Hummus, falafel, lentils, sourkraut (1 piece)
Lunch
102 mg/dL
avg. peak value
Usually causes a medium spike
Avg. Food Score on Ultrahuman App
Ultrahuman Users got an UNSTABLE response
How to consume hummus, falafel, lentils, sourkraut without glucose spikes
Portion Control
Reduce the serving size of hummus, falafel, lentils, and sauerkraut you consume in one sitting. Smaller portions can help moderate their impact on your blood sugar levels.

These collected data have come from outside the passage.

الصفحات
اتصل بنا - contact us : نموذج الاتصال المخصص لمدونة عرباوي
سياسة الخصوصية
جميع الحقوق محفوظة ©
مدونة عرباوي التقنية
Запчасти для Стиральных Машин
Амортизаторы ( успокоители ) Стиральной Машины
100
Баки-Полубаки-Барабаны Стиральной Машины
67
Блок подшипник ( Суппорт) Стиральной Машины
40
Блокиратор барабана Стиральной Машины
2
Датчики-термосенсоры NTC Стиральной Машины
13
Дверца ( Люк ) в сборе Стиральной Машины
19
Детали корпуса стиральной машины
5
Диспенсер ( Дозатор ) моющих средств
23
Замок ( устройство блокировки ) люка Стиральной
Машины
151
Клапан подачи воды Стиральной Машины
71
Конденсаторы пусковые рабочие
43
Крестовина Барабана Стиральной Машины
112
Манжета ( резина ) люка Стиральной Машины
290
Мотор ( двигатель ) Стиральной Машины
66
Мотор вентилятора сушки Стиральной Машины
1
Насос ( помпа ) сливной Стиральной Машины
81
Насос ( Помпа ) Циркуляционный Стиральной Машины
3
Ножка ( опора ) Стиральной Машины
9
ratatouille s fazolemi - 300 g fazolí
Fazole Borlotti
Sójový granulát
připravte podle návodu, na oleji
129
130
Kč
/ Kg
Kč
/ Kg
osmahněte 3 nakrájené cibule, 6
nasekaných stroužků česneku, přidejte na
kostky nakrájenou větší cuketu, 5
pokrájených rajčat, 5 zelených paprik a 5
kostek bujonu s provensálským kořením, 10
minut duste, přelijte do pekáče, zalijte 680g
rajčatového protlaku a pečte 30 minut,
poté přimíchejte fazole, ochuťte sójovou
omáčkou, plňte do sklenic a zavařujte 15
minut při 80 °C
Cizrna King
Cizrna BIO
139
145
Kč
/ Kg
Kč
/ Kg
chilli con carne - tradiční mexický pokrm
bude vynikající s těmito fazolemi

Balance with Protein and Healthy Fats
Incorporate foods that are high in protein and healthy fats, such as grilled chicken, fish, or avocado, alongside these dishes. This combination can slow down the absorption of carbohydrates and stabilize blood sugar levels.
Increase Fiber Intake
Add more fiber-rich vegetables like leafy greens, broccoli, or bell peppers to your meal. Fiber can help slow the digestion process and prevent rapid increases in blood glucose.
Stay Hydrated
Drink plenty of water throughout the day, especially before meals. Proper hydration aids digestion and can help manage blood sugar levels.
Incorporate Physical Activity
Engage in light physical activity, such as a short walk, after meals. Exercise can help your body use glucose more efficiently.
Mindful Eating
Eat slowly and chew your food thoroughly to give your body time to process the food and stabilize blood sugar levels.
Monitor Meal Timing
Try smaller, more frequent meals throughout the day instead of large meals to help maintain consistent blood sugar levels.
Experiment with Food Pairings
Pair hummus, falafel, or lentils with whole grains like quinoa or barley, which can provide a more balanced nutrient profile and aid in stable blood sugar levels.
Regular Monitoring
Keep track of your blood glucose levels to understand how different foods and lifestyle changes affect you, and adjust your habits accordingly.
Consult a Healthcare Professional
Work with a dietitian or healthcare provider to create a personalized meal plan that addresses your specific dietary needs and health goals.